Martina salientou ainda que é mais difícil se o trauma acontecer na idade em que os processos mentais e os cognitivos que incluem a memória já estiverem formados. “É algo bem delicado. Mas creio que, em ambos os casos, se pode superar. Há uma salvação da vida porque certas situações assim absurdas acionam-se estratégias de sobrevivência, como a resiliência.”

A resiliência é um fator protetivo que algumas pessoas, em situações de vida extremas, colocam em ação para sobreviver. É um recurso de escape. “A resiliência é quando as pessoas creem e esperam em qualquer coisa melhor, uma espécie de automotivação”, continuou.

“O trauma existe e existirá para sempre”, afirmou Martina, que ressaltou ainda o fato de que, ao serem sujeitos de uma deformação afetiva, as meninas podem ter dificuldades para de desenvolver a arte de amar. “Poderão até rejeitar qualquer forma de relação.

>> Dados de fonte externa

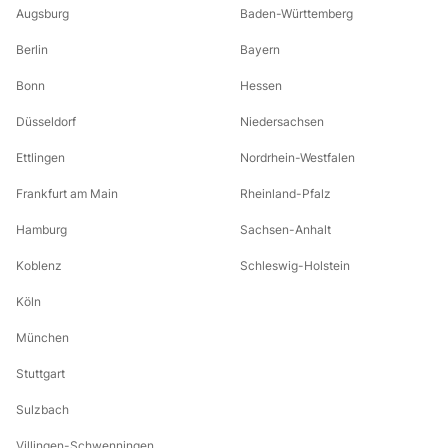
Augsburg
Baden-Württemberg
Berlin
Bayern
Bonn
Hessen
Düsseldorf
Niedersachsen
Ettlingen
Nordrhein-Westfalen
Frankfurt am Main
Rheinland-Pfalz
Hamburg
Sachsen-Anhalt
Koblenz
Schleswig-Holstein
Köln
München
Stuttgart
Sulzbach
Villingen-Schwenningen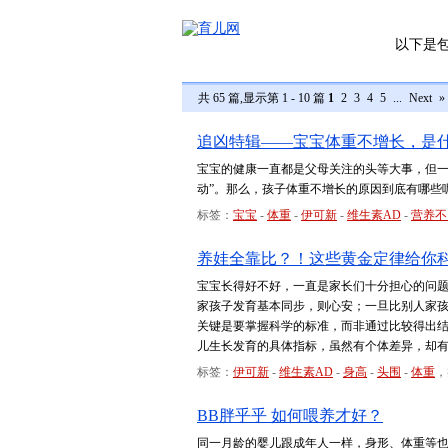
以下是
共 65 篇,显示第 1 - 10 篇
1
2
3
4
5
...
Next
»
追凶特辑——宝宝体重不增长，是
宝宝的健康一直都是父母关注的头等大事，但一
动”。那么，孩子体重不增长的原因到底有哪些
标签：
宝宝
-
体重
-
伊可新
-
维生素AD
-
营养不
养娃全靠比？！这些黄金定律给你
宝宝长得好不好，一直是家长们十分担心的问
家孩子发育基本同步，则心安；一旦比别人家
关键是要掌握科学的标准，而非通过比较得出
儿生长发育的具体指标，虽然有个体差异，却
标签：
伊可新
-
维生素AD
-
身高
-
头围
-
体重
，
BB胖乎乎 如何喂养才好？
同一月龄的婴儿跟成年人一样，身形、体重等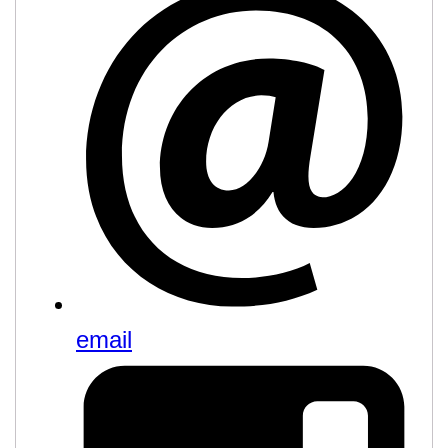
email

Depende muito do tempo de duração do trauma e da idade em que ele acontece.”

Amizade que nasce da dor

Interessante pensar que elas se tornem amigas. Uma amizade que nasce quando se partilha a dor de estar longe de casa, de ser abusada, explorada e talvez, impossibilitada de continuar estudando. Após uma eventual fuga, a relação de amizade que seria positiva, ao invés disso, pode se tornar uma espécie de rememorar do trauma?

“É só pensar nas pessoas que estiveram nos campos de concentração. Acredito que o efeito de uma possível amizade é muito similar. Não há nada mais forte que liga duas pessoas, pois assim, não se sentirão sozinhas. E isso é uma coisa que as manterá unidas para sempre. Não existe nada mais saudável, poderíamos dizer, até mesmo, seria uma única luz”, explicou Martina.

Mesmo num contexto dramático, a psicóloga afirmou que as meninas conseguirão transformar o trauma em dom se forem livres. “Estou certa que isso acontecerá. É óbvio que certas coisas demoram anos. É uma situação dramática. Muitos entulhos que podem vir para fora. Mas a força, mesmo num momento limite, é uma característica própria delas.”